Preheat a grill or broiler. Sprinkle a little sea salt and black pepper on the tuna. Briefly sear the tuna until its surface turns white. Plunge the fillet into ice water to stop it cooking any further, then shake off the excess water. 

Pour the Matsuhisa Dressing into a serving dish. Arrange the salad vegetables, carrot curls and red shiso leaves in the center of the dish. Cut the tuna into slices 1/8 inch thick. Roll each slice into a cylinder and place them in a petal-like pattern around the vegetables in the center. Makes 4 servings. 
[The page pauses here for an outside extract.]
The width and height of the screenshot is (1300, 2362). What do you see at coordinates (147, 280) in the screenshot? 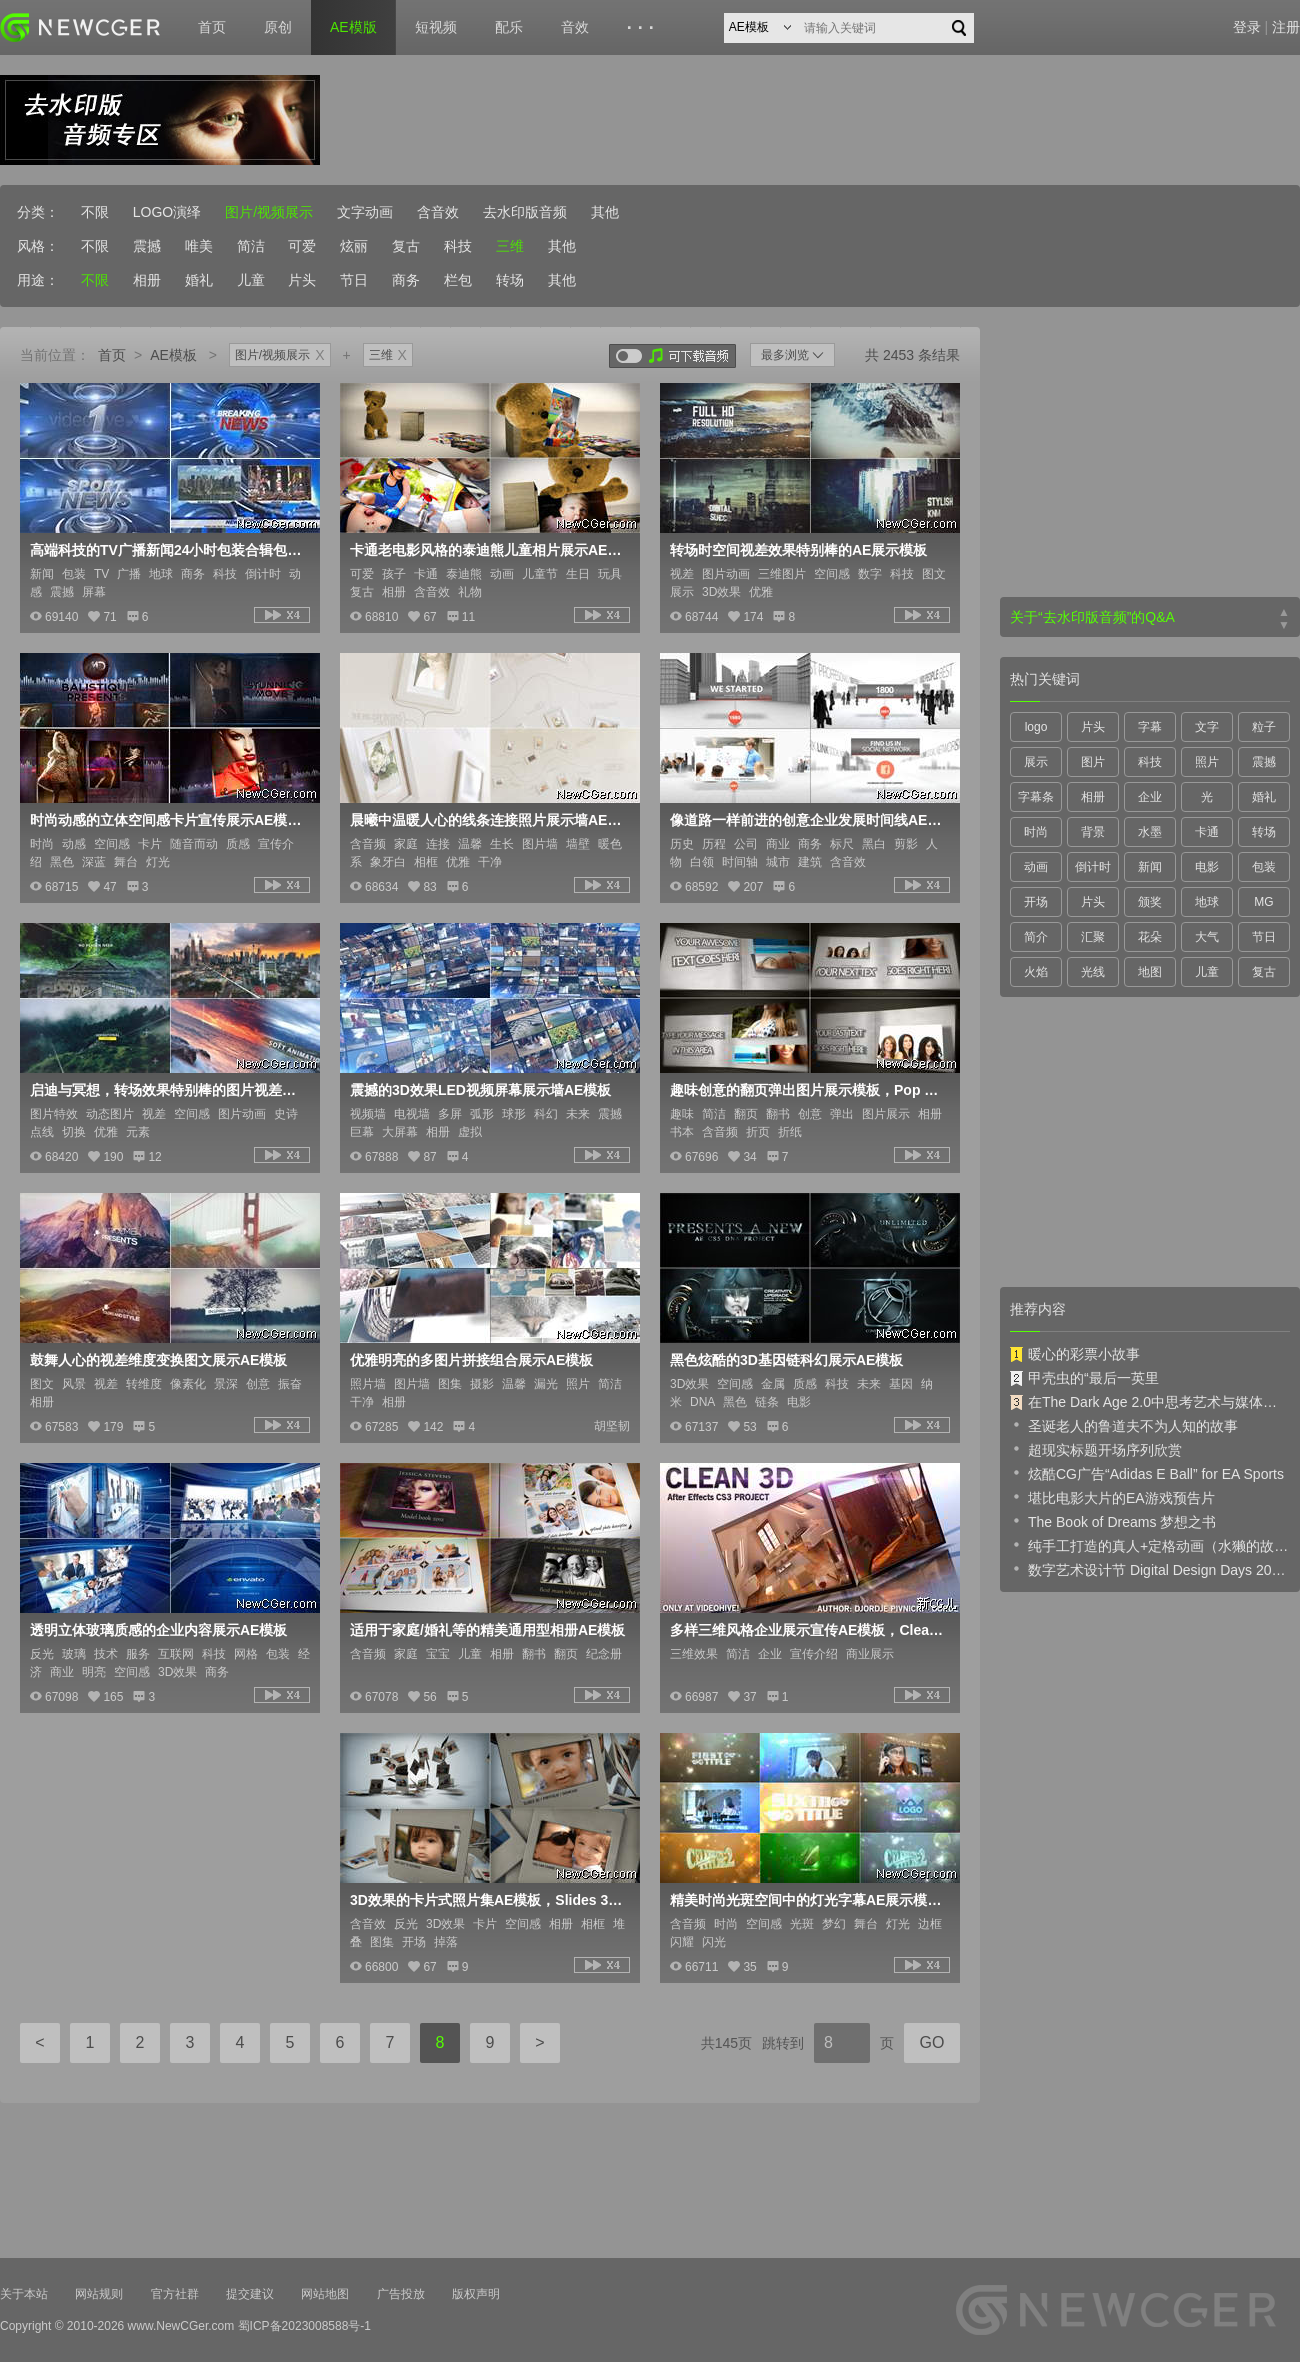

*Matsuhisa Dressing: *Combine 3/4 cup finely chopped onion, 2 tablespoons plus 2 teaspoons soy sauce, 1 tablespoon plus 1 teaspoon rice vinegar, 2 teaspoons water, 1/2 teaspoon sugar, a pinch sea salt, 1/4 teaspoon powdered mustard and a pinch freshly ground black pepper until the salt is fully dissolved. Add 4 teaspoons grapeseed oil and 4 teaspoons sesame oil. Makes 1 3/4 cups salad dressing. 

*Carrot curls: *Peel the carrot in a thin, unbroken strip 1 1/2 inches wide. On a 45-degree angle, cut the carrot into ½-inch wide strips. Wind the strips around a ½-inch diameter rod and place in ice water until required.


----------